## Task requirements
No pictures in the copy, please: retype all the records exactly.

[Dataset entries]
"""
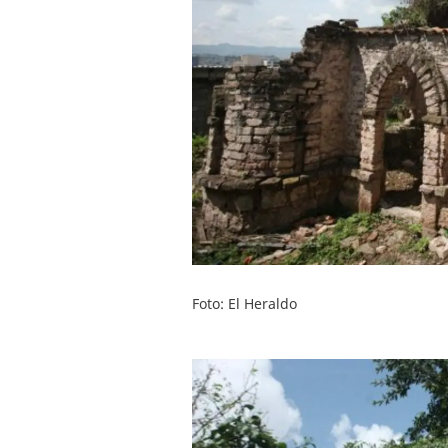
Foto: El Heraldo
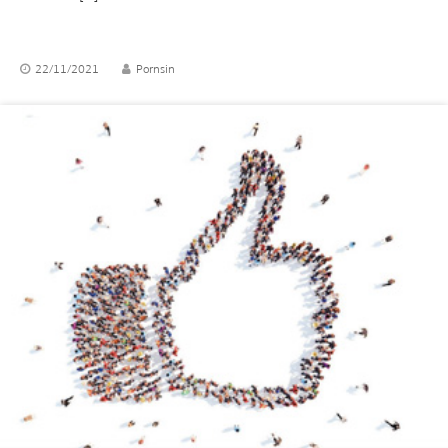
22/11/2021
Pornsin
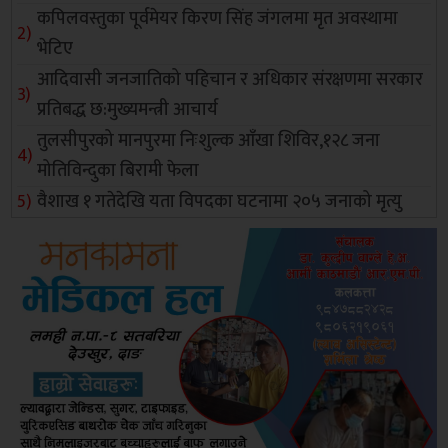
कपिलवस्तुका पूर्वमेयर किरण सिंह जंगलमा मृत अवस्थामा
भेटिए
आदिवासी जनजातिको पहिचान र अधिकार संरक्षणमा सरकार
प्रतिबद्ध छ:मुख्यमन्त्री आचार्य
तुलसीपुरको मानपुरमा निःशुल्क आँखा शिविर,१२८ जना
मोतिविन्दुका बिरामी फेला
वैशाख १ गतेदेखि यता विपदका घटनामा २०५ जनाको मृत्यु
"""
## Solution for this task
Foto: El Heraldo
22/11/2021
Pornsin
कपिलवस्तुका पूर्वमेयर किरण सिंह जंगलमा मृत अवस्थामा
भेटिए
आदिवासी जनजातिको पहिचान र अधिकार संरक्षणमा सरकार
प्रतिबद्ध छ:मुख्यमन्त्री आचार्य
तुलसीपुरको मानपुरमा निःशुल्क आँखा शिविर,१२८ जना
मोतिविन्दुका बिरामी फेला
वैशाख १ गतेदेखि यता विपदका घटनामा २०५ जनाको मृत्यु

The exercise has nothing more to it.